Today, a simple wooden cross marks the spot where the bodies of Ludwig and his psychiatrist were found floating in the water, next to a sign that reads ‘No swimming’. Every so often, dog walkers pause beside it – perhaps out of curiosity, perhaps in quiet respect. The sun sets on the far side of the lake, meeting its reflection in the water in a blaze of golden light, before sinking over the horizon. The landscape turns grey, and the shivering walkers potter their way homeward to warm hearths.
Ludwig was dead. The official verdict was suicide.
Lesson V: Make sure your legend never dies (and build another castle) (Schloss Falkenstein)
But there might have been a different ending. A few miles west of Neuschwanstein, a nondescript road zigzags its way to the top of a small, steep mountain. Following the road in a car, a blizzard blows outside – a raging wind that sends snowflakes lurching one way and then another, flitting back and forth like shoals of fish. The view is virtually blank in the blizzard; trees lurch of out the whiteness ahead, before vanishing again in the rear view mirror.
Ludwig built this road as a driveway to his last and greatest castle. Falkenstein would be the highest fortress in all Germany: a cluster of dark, pointy towers set atop an almost vertical pulpit of rock. Built on the site of a real 13th-century castle, it would be a miracle of construction to surpass all others – even Neuschwanstein…
There is one small problem. It doesn’t exist. Ludwig died before work on Falkenstein could begin. Ludwig’s death is Germany’s equivalent of the JFK assassination – a puzzle that still turns academics grey, and which sometimes sees conspiracy theories debated in parliament. Authorities claimed the king had drowned – but no water was found in his lungs. Some speculate Ludwig and his psychiatrist suffered simultaneous heart attacks. But to his followers, something doesn’t quite add up. Ludwig was eccentric, though never insane. He had become too popular among his people and too disliked by politicians. His death meant only one thing: murder.

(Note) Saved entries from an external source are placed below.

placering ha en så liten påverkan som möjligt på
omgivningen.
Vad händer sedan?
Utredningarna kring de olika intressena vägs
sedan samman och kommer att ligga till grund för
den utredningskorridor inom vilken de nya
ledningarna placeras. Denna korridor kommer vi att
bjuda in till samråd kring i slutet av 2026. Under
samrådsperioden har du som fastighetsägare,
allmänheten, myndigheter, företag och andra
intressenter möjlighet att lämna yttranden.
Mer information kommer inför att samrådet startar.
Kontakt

‘Ludwig wasn’t an easy person but he was certainly not suicidal,’ says Dr Joachim Zeune, a softly spoken historian with a snowy white beard, who has been studying castles ever since playing with plastic knights as a child. At a restaurant at the top of the mountain, he leafs through Ludwig’s designs for Falkenstein, stopping to sip on piping hot soup as the snow settles on the window sill. Strangely, there were to be no bedrooms in Falkenstein castle – only one gloomy hall where the old king would sleep on a bed with the dimensions of a double decker bus, set beneath a ceiling painted with twinkling stars.
‘I think Ludwig intended Falkenstein as his mausoleum,’ Dr Zeune says quietly. ‘This castle was his last resort – a remote place where he could be above the world and all his problems would be far below him.’

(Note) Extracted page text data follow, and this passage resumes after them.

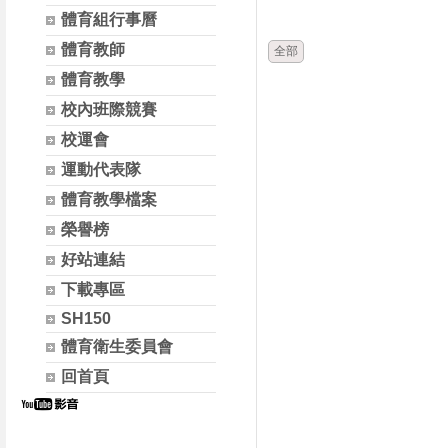
時間
類別
體育組行事曆
體育教師
全部
體育教學
校內班際競賽
校運會
運動代表隊
體育教學檔案
榮譽榜
好站連結
下載專區
SH150
體育衛生委員會
回首頁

A flight of stone steps leads up to the pinnacle of the rock and to the ruined 13th-century castle that Ludwig had planned to demolish, that still stands. After a while the blizzard relents at the summit, and the clouds scatter to reveal what was once Ludwig’s kingdom: little villages far below, and pastures smothered in smooth, downy snow. Only just visible to the east is the outline of Neuschwanstein rising above the trees – one man’s daydream, preserved forever in stone and mortar.

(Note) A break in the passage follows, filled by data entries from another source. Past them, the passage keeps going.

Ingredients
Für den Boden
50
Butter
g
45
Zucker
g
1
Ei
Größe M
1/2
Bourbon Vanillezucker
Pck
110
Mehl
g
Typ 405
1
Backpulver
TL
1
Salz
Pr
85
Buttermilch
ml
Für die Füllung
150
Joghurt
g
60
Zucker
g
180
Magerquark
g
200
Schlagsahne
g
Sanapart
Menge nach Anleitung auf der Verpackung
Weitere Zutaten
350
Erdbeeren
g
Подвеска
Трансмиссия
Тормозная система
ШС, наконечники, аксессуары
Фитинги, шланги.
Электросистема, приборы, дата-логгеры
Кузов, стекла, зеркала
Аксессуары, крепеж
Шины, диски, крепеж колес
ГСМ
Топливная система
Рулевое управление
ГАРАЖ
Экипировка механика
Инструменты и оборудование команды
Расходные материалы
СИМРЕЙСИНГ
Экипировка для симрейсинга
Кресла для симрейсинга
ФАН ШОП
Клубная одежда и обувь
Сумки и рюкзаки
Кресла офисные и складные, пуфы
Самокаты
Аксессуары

Ludwig may be gone, but his legacy shines as brightly as ever in his homeland. He has been immortalised in films, musicals and computer games. The music he supported is now loved around the world. The castles that gave his accountants panic-attacks have paid for themselves several times over in entrance tickets.
To millions today, Neuschwanstein appears just as it did to Ludwig himself – a relic from another, nobler world; a kind of never-land where every man could be a hero, and every story ended happily ever after.